Another strange thing to think.
https://twitter.com/DrJoGrady/status/1140729246110953472
Universities & colleges should be sanctuaries, not spaces where staff & students are exposed to oppressive attitudes from those charged to teach them.
Really? Universities and colleges should be sanctuaries? What about being places where people on the edge of adulthood learn things they didn’t know before, and learn how to learn new things, and learn to question things they thought they knew, and to ponder why they thought they knew them?
In short, no, universities and colleges should not be sanctuaries. They should of course be places where people are treated decently, and where the older professionals in charge don’t use their status to bully or abuse students or other underlings…but sanctuaries, no. Education isn’t always soothing; it doesn’t always even feel “safe” in the sense of cozy and reassuring. New ideas and new ways of thinking can seem threatening, but they’re worth the discomfort.
Also, I suspect Grady’s claim rests on the pervasive trope that trans people, mostly meaning trans women, are especially “vulnerable” and fragile and in need of protection…which is odd when you remember that trans women are not literal women. Yes, boys and men can be bullied and abused for not being Manly enough, but male bodies are still not fragile as cobwebs.
Several people share my skepticism of the idea that universities should be sanctuaries.
What does it mean that universities and colleges should be "sanctuaries"? Should they become silent meditation spaces devoid of critical thought, kept separate from anything which anyone decides is an "oppressive attitude"? How about discourse, dialogue & conversation takes place
— Tom Smith (@SmithTGeo) June 18, 2019
https://twitter.com/_JustOri_/status/1141095864464621569
https://twitter.com/rattlecans/status/1141015369273888768
Hearing a professor saying something you know is wrong is not a violation of your human rights.
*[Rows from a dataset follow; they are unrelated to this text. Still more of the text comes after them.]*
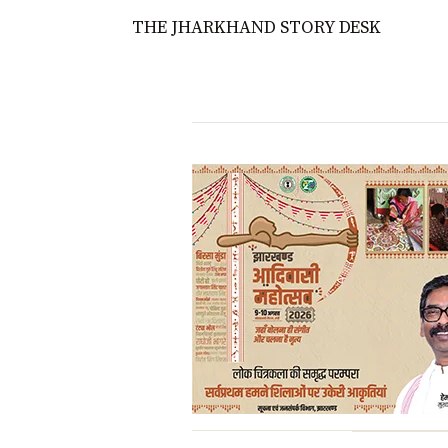
THE JHARKHAND STORY DESK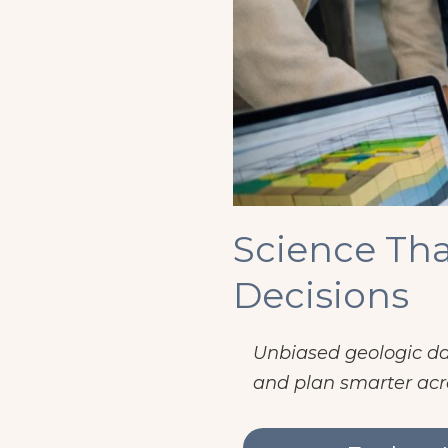
Science Tha
Decisions
Unbiased geologic dat
and plan smarter acr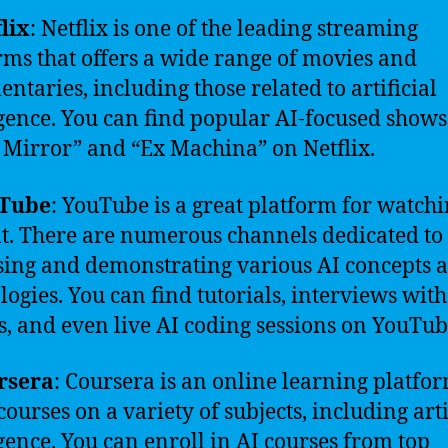
lix
: Netflix is one of the leading streaming
rms that offers a wide range of movies and
ntaries, including those related to artificial
igence. You can find popular AI-focused shows
 Mirror” and “Ex Machina” on Netflix.
Tube
: YouTube is a great platform for watchi
t. There are numerous channels dedicated to
sing and demonstrating various AI concepts 
logies. You can find tutorials, interviews with
s, and even live AI coding sessions on YouTub
rsera
: Coursera is an online learning platfor
courses on a variety of subjects, including arti
igence. You can enroll in AI courses from top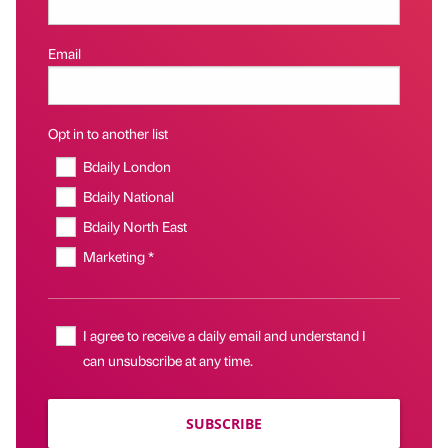
Email
Opt in to another list
Bdaily London
Bdaily National
Bdaily North East
Marketing *
I agree to receive a daily email and understand I
can unsubscribe at any time.
SUBSCRIBE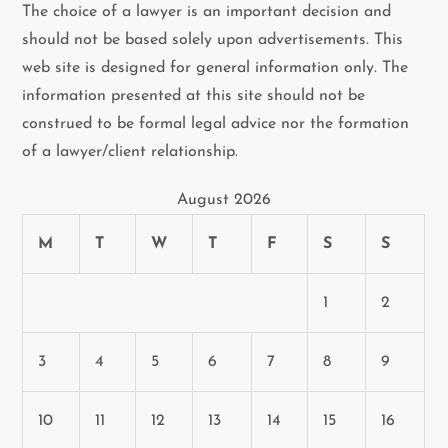
The choice of a lawyer is an important decision and
should not be based solely upon advertisements. This
web site is designed for general information only. The
information presented at this site should not be
construed to be formal legal advice nor the formation
of a lawyer/client relationship.
August 2026
M
T
W
T
F
S
S
1
2
3
4
5
6
7
8
9
10
11
12
13
14
15
16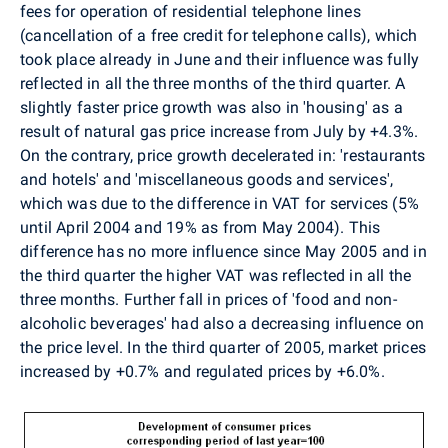
fees for operation of residential telephone lines
(cancellation of a free credit for telephone calls), which
took place already in June and their influence was fully
reflected in all the three months of the third quarter. A
slightly faster price growth was also in 'housing' as a
result of natural gas price increase from July by +4.3%.
On the contrary, price growth decelerated in: 'restaurants
and hotels' and 'miscellaneous goods and services',
which was due to the difference in VAT for services (5%
until April 2004 and 19% as from May 2004). This
difference has no more influence since May 2005 and in
the third quarter the higher VAT was reflected in all the
three months. Further fall in prices of 'food and non-
alcoholic beverages' had also a decreasing influence on
the price level. In the third quarter of 2005, market prices
increased by +0.7% and regulated prices by +6.0%.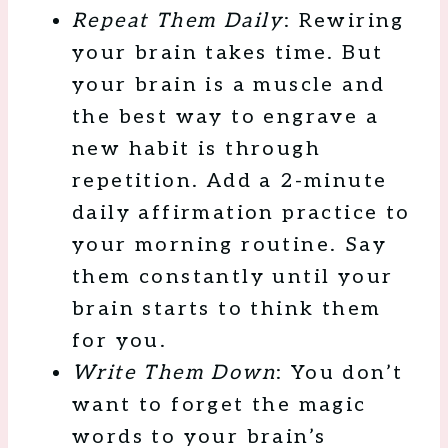
Repeat Them Daily
: Rewiring
your brain takes time. But
your brain is a muscle and
the best way to engrave a
new habit is through
repetition. Add a 2-minute
daily affirmation practice to
your morning routine. Say
them constantly until your
brain starts to think them
for you.
Write Them Down
: You don’t
want to forget the magic
words to your brain’s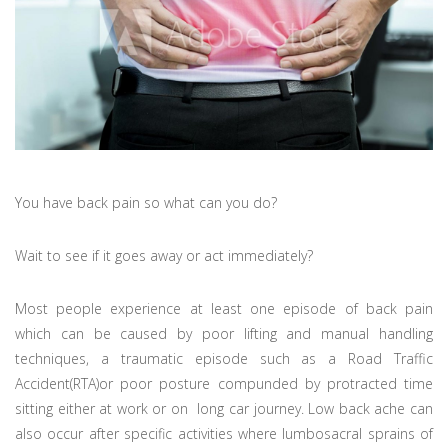
You have back pain so what can you do?
Wait to see if it goes away or act immediately?
Most people experience at least one episode of back pain
which can be caused by poor lifting and manual handling
techniques, a traumatic episode such as a Road Traffic
Accident(RTA)or poor posture compunded by protracted time
sitting either at work or on long car journey. Low back ache can
also occur after specific activities where lumbosacral sprains of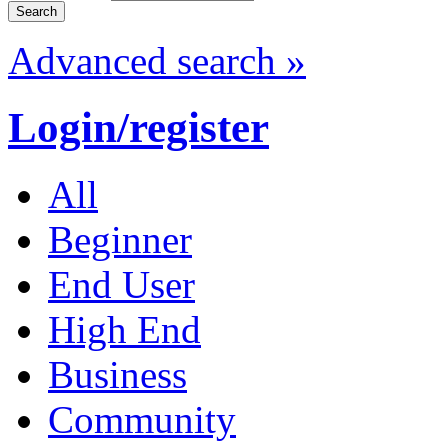
Advanced search »
Login/register
All
Beginner
End User
High End
Business
Community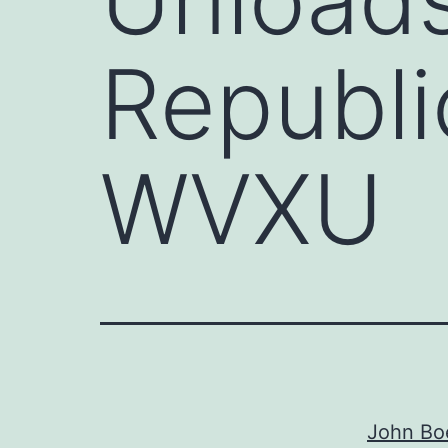
Republi
WVXU
John Boe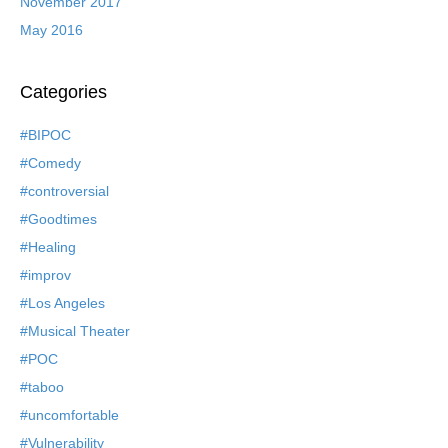
November 2017
May 2016
Categories
#BIPOC
#Comedy
#controversial
#Goodtimes
#Healing
#improv
#Los Angeles
#Musical Theater
#POC
#taboo
#uncomfortable
#Vulnerability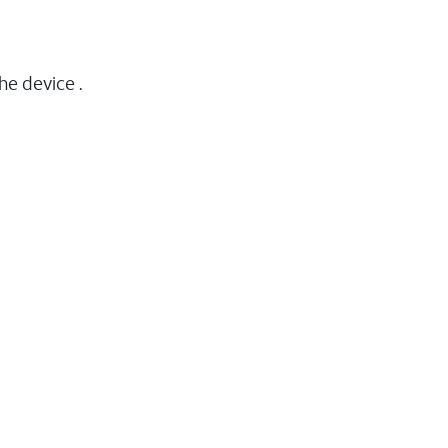
he device .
I had a Biochem professor who was way down the rabbit hole of evo pysch and “sociobiology” back when those were big. He was also a male chauvinist pig (as we called them then). I would roll my eyes and sigh LOUDLY when he would make some stupid remark and he would notice and give me a look but that was that. Fortunately, it was Biochem and the answers on the tests were either right or wrong so he couldn’t take any personal digs via grades (though to be fair, I don’t think he would deign to do that because he would have thought it made him look weak).
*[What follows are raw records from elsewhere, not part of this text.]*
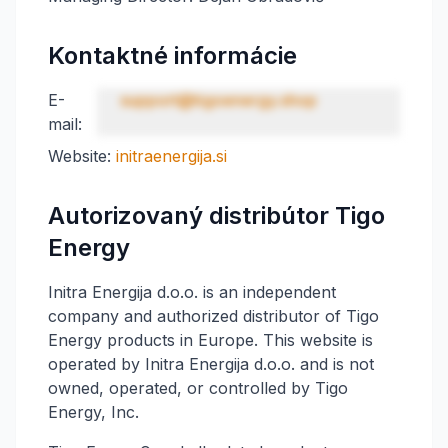
Kontaktné informácie
E-
support@tigoenergy.shop
mail:
Website:
initraenergija.si
Autorizovaný distribútor Tigo
Energy
Initra Energija d.o.o. is an independent
company and authorized distributor of Tigo
Energy products in Europe. This website is
operated by Initra Energija d.o.o. and is not
owned, operated, or controlled by Tigo
Energy, Inc.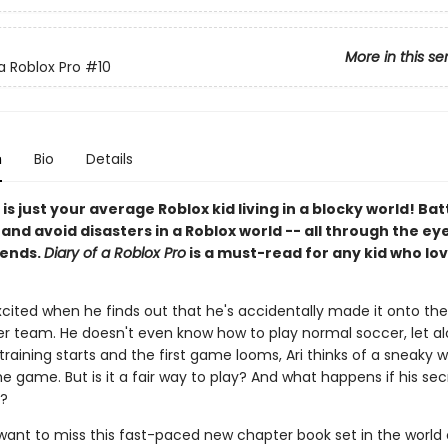
More in this se
a Roblox Pro
#10
n
Bio
Details
 is just your average Roblox kid living in a blocky world! Bat
nd avoid disasters in a Roblox world -- all through the eye
iends.
Diary of a Roblox Pro
is a must-read for any kid who lov
excited when he finds out that he's accidentally made it onto the 
r team. He doesn't even know how to play normal soccer, let a
training starts and the first game looms, Ari thinks of a sneaky 
e game. But is it a fair way to play? And what happens if his secr
?
 want to miss this fast-paced new chapter book set in the world 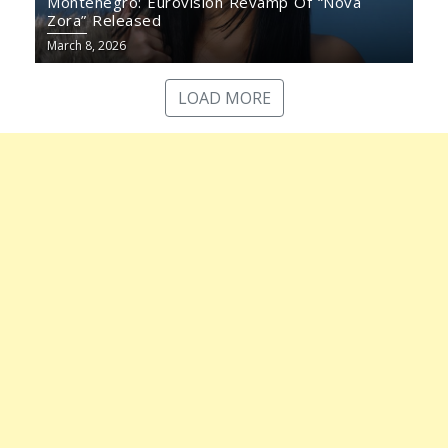
Montenegro: Eurovision Revamp Of “Nova
Zora” Released
March 8, 2026
LOAD MORE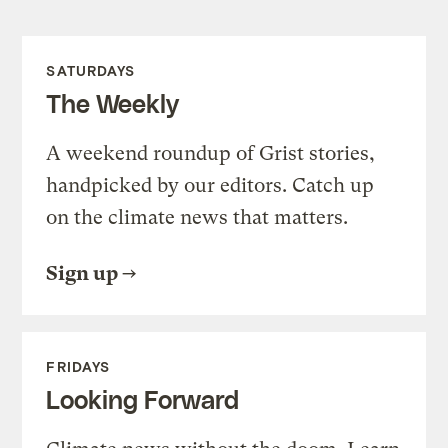
SATURDAYS
The Weekly
A weekend roundup of Grist stories,
handpicked by our editors. Catch up
on the climate news that matters.
Sign up
FRIDAYS
Looking Forward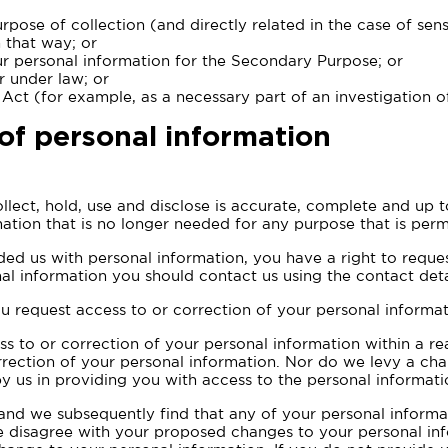
rpose of collection (and directly related in the case of se
 that way; or
ur personal information for the Secondary Purpose; or
r under law; or
 Act (for example, as a necessary part of an investigation o
of personal information
llect, hold, use and disclose is accurate, complete and up t
ation that is no longer needed for any purpose that is perm
ed us with personal information, you have a right to request
al information you should contact us using the contact detai
u request access to or correction of your personal informat
s to or correction of your personal information within a r
rrection of your personal information. Nor do we levy a ch
 us in providing you with access to the personal informati
 and we subsequently find that any of your personal informa
we disagree with your proposed changes to your personal in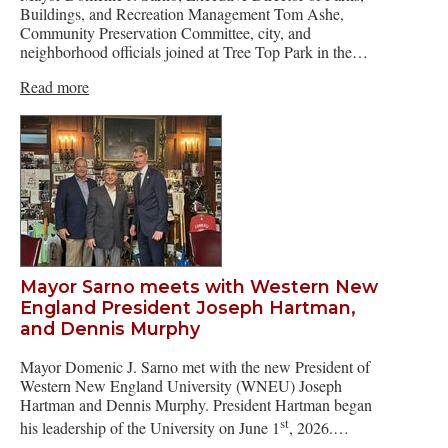
Buildings, and Recreation Management Tom Ashe,
Community Preservation Committee, city, and
neighborhood officials joined at Tree Top Park in the…
Read more
Mayor Sarno meets with Western New
England President Joseph Hartman,
and Dennis Murphy
Mayor Domenic J. Sarno met with the new President of
Western New England University (WNEU) Joseph
Hartman and Dennis Murphy. President Hartman began
st
his leadership of the University on June 1
, 2026.…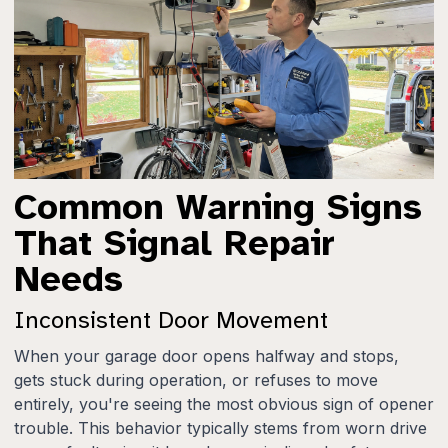
Common Warning Signs
That Signal Repair
Needs
Inconsistent Door Movement
When your garage door opens halfway and stops,
gets stuck during operation, or refuses to move
entirely, you're seeing the most obvious sign of opener
trouble. This behavior typically stems from worn drive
A former boss thought my class (Environmental Science) should avoid all mention of any environmental impacts of agriculture, since this is a state that is agricultural, and we are in the epicenter of corn country. I felt that being safe from hearing that you think something that is wrong was inappropriate, and kept on discussing the impacts of agriculture – as well as talking about the farmers who are the ones making a difference because they realize this is their livelihood.
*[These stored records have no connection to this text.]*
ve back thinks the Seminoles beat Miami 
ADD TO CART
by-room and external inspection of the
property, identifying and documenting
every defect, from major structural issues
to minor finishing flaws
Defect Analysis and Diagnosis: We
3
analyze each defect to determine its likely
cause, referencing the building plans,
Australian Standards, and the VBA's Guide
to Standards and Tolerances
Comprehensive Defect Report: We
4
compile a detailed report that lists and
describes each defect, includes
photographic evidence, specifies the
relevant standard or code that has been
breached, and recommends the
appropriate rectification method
And I talked about the oil industry when I taught in Texas.
When I started college, I began to learn a lot of things that made me uncomfortable. Some of them turned out to be wrong, and I could breathe a sigh of relief (such as the evo psych stuff southwest88 is talking about). Some of them turned out to be right, and I worked to incorporate them into my worldview. In short, I learned to live with the discomfort, and become a better educated person.
A lot of these comments respond, correctly, to the absurdity of thinking of universities as sanctuaries. But in my view, there is a bigger problem that deserves to be highlighted. Rarely has a phrase been more overburdened with unstated assumptions that wouldn’t stand up to even a moment’s critical scrutiny than this particular usage of “oppressive attitudes.” There are a WHOLE lot of people who consider it “oppressive” when anyone fails to accept and endorse their every declaration and assertion (about themselves or about matters of objective fact, two categories which — contra some au courant ideologies — are NOT mutually exclusive) as clearly true at face value. The *mildest* thing I can say about that perspective is that it is operating with a clearly incoherent and incorrect definition of “oppressive.”
G Felis, haven’t you heard? Dictionary definitions are sooo last century. The truly woke use the Humpty Dumpty theory of words nowadays.
This one needs to enter the lexicon along with Poe’s Law, the Streisand effect, and Dunning-Kruger.
At least Humpty Dumpty paid his words well.